Problem to work on - Your copy should match the entries below exactly, apart from the images.

___ Supplied material ___

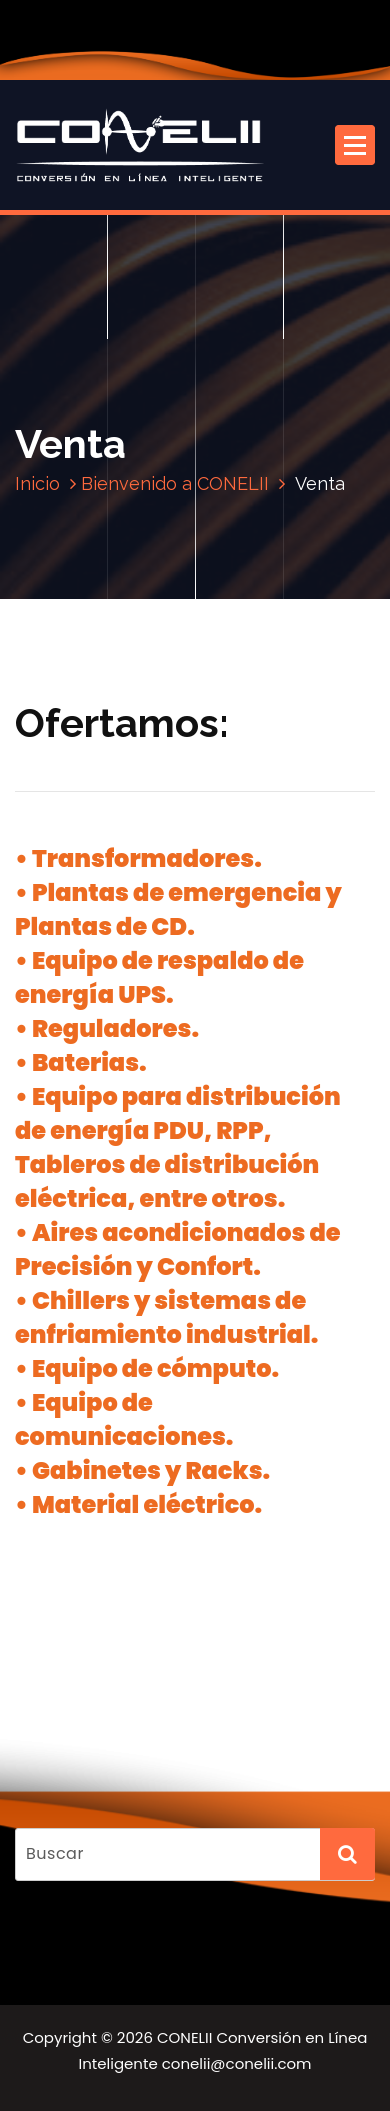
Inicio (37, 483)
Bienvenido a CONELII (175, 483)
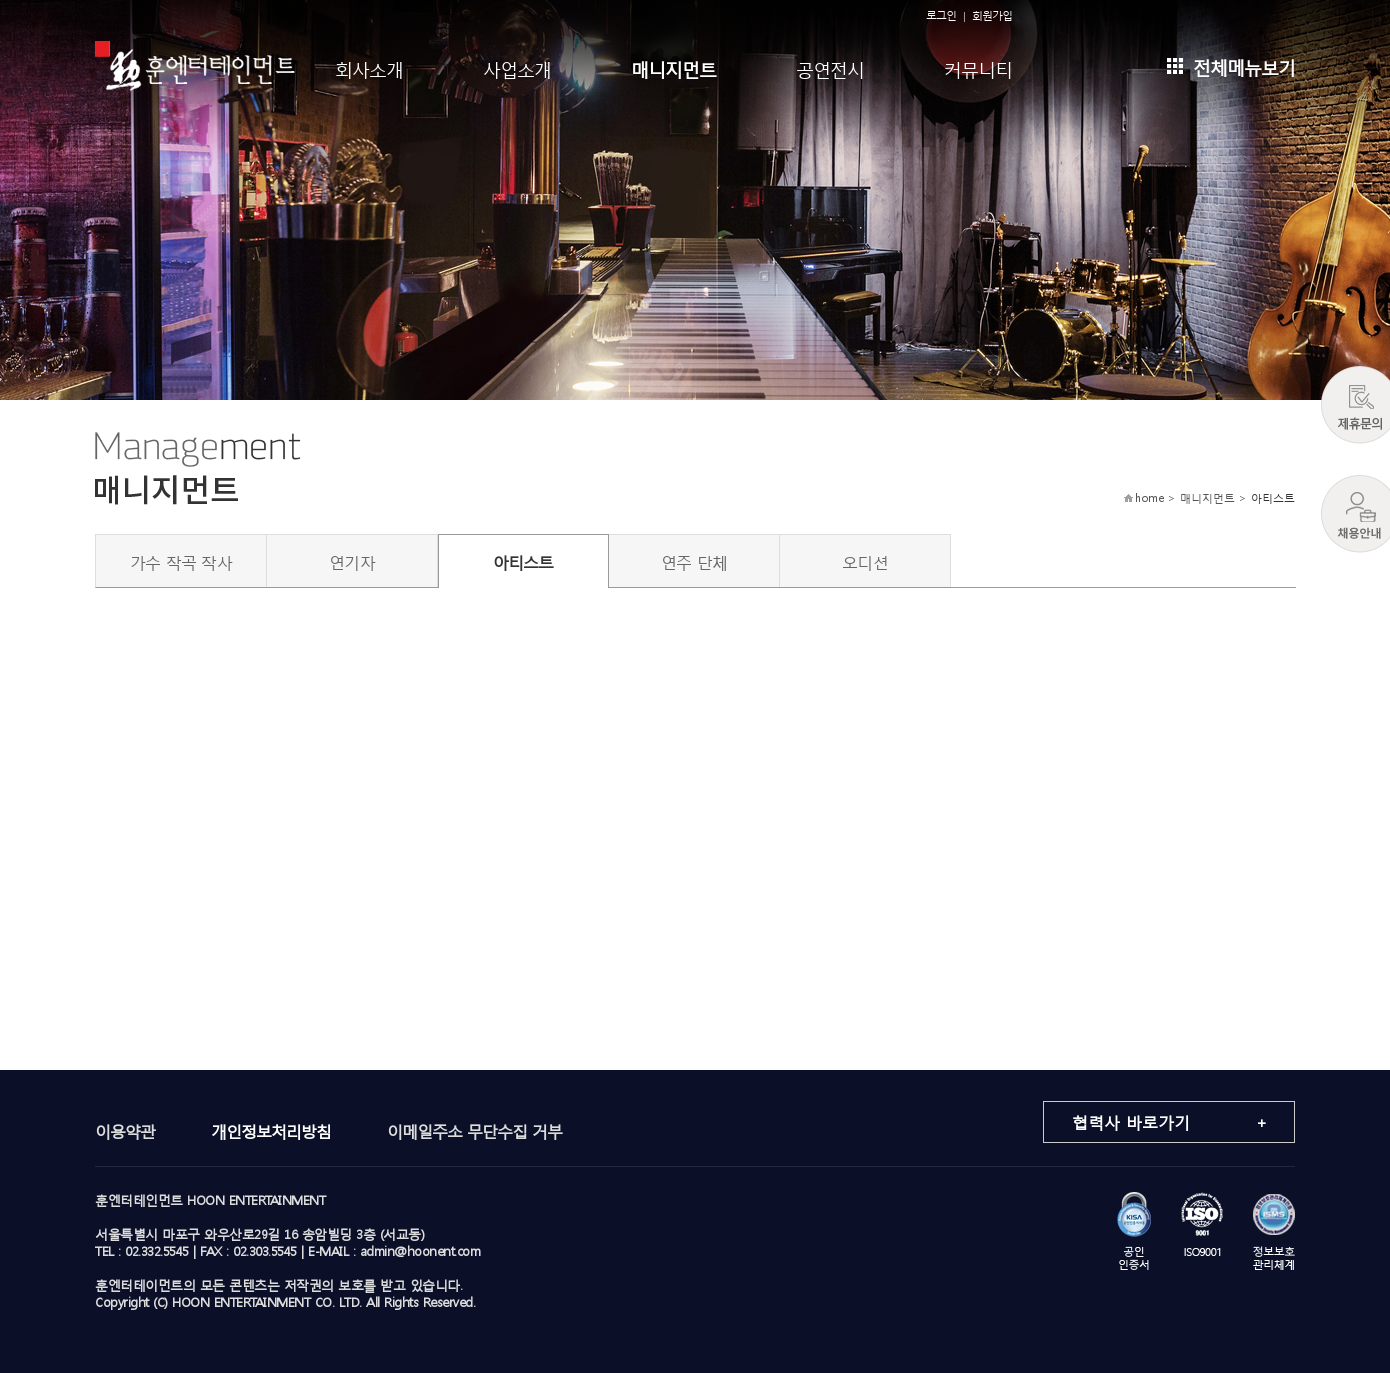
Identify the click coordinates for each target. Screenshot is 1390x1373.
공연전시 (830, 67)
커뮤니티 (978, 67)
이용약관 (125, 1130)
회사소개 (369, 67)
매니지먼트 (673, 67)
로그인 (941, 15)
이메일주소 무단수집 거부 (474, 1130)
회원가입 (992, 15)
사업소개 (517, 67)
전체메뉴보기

___

Your solution -
Inicio (37, 483)
Bienvenido a CONELII (175, 483)
Identify the click coordinates for each target. Screenshot is 1390x1373.
공연전시 (830, 67)
커뮤니티 (978, 67)
이용약관 (125, 1130)
회사소개 (369, 67)
매니지먼트 (673, 67)
로그인 (941, 15)
이메일주소 무단수집 거부 (474, 1130)
회원가입 (992, 15)
사업소개 (517, 67)
전체메뉴보기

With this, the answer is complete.